The last thing I did with respect to THIS goal was to get video of my swim stroke underwater. Here it is:
And, whoa, talk about revelations! There's a LOT to improve on. I may have the high-elbow thing going for me, but my underwater pull is ridiculously wide. There's not nearly enough water being grabbed and pulled back. Ineed to get my forearm under my body so I'm moving through a smaller area. I have also recently realized that I swim faster when using a pull-buoy, which I think might have something to do with my right arm not going as wide and breathing on the left.
But I needed more than hunch. I needed data. I'm a scientist after all.
So... here's my (pseudo-)scientific analysis...
I first noted that if I don't think about it, I breathe naturally on my right without a pull-buoy but naturally on my left WITH one. I've been baffled by this for years (since I started swimming again after more than 15 years away from the sport). When I was a competitive pool-swimmer, I could bilateral breathe with no change in my stroke. But now, it's a struggle to breathe on my left. WITHOUT a pull-buoy. I am convinced this means something - like one whole side of my body is weak.
I started experimenting in the pool in the past several weeks. At the end of my workouts, I swim 50s with and without a pull-buoy and concentrate on what my arms and legs are doing. Here's what I've found (and it's extremely annoying): without a pull-buoy breathing naturally on my right working very hard to keep my body and kick streamlined, my 50-yard time is within one second of my time with a pull-buoy breathing naturally on my left. The difference (i.e., the annoying thing) is the very little amount of effort I have to put in while swimming with a pull-buoy.
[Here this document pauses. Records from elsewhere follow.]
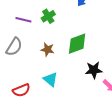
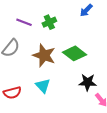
green diamond: (77, 44) -> (74, 53), turned 50
brown star: (47, 49) -> (44, 55), size x1.6

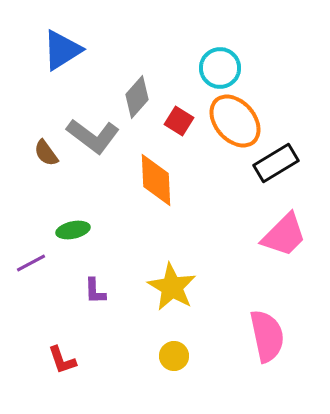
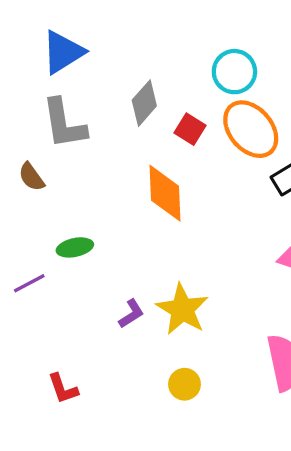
gray L-shape: (93, 136) -> (64, 124), moved, turned 44
brown semicircle: (46, 153) -> (31, 177), moved
purple L-shape: (95, 291) -> (131, 314), moved, turned -120

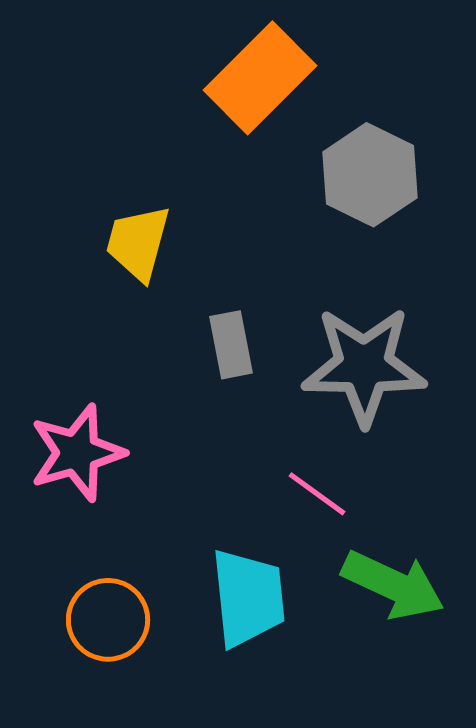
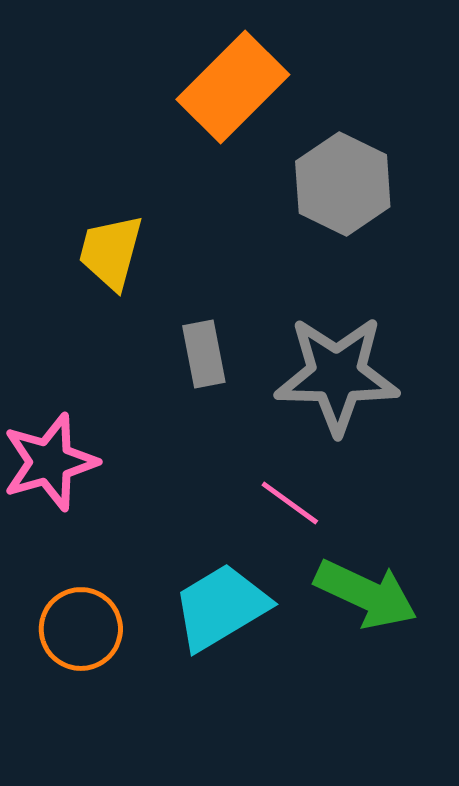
cyan trapezoid: (248, 598) -> (221, 607), turned -115

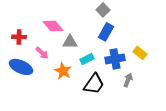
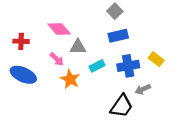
blue rectangle: (106, 32) -> (118, 36), turned 48
pink arrow: (42, 53) -> (57, 59), moved
gray arrow: (128, 80) -> (143, 89), turned -136
black trapezoid: (94, 84) -> (122, 106), moved

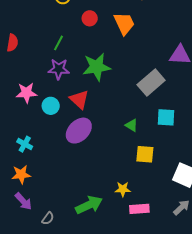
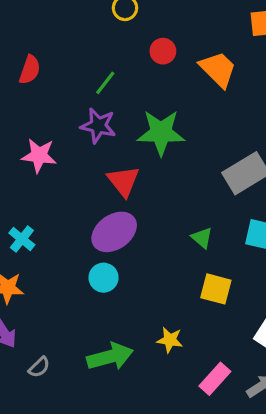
orange trapezoid: (124, 24) -> (218, 69), turned -30
cyan circle: (51, 106) -> (104, 278), moved
pink rectangle: (139, 209) -> (215, 379), moved, turned -54

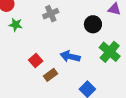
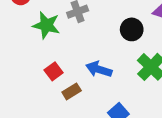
green star: (16, 25) -> (46, 25), moved, size x1.5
What could possibly be going on here? Are my legs or my kick causing massive drag? It's hard to believe that I'm not getting at least a tiny bit of propulsion from my kick. Is my pull different when breathing on different sides? Am I in a different position in the water?
After studying it the best I can (it's not easy to study with detachment from an internal state), it does, indeed, feel like I'm getting more from my pull when I breathe on my left. I come up with two pieces of evidence: being right-handed/right-dominant, my right arm is stronger, and when breathing on my left, I rotate in a way that keeps my right arm under my body instead of way-wide like in the video. Further study Also revealed to me that I turn my head to breathe at a different point in the stroke cycle on each side. Breathing right, although it "feels" natural, it's more awkward to the stroke and there's an obvious momentary lapse in my kick.
And therefore, this week, while I recover mentally from the failed race finish, I've begun doing drills to fix my bilateral breathing and sync my kick. It's not natural just yet, and it probably won't be for a while, but hopefully I'll have something to show in a month or two.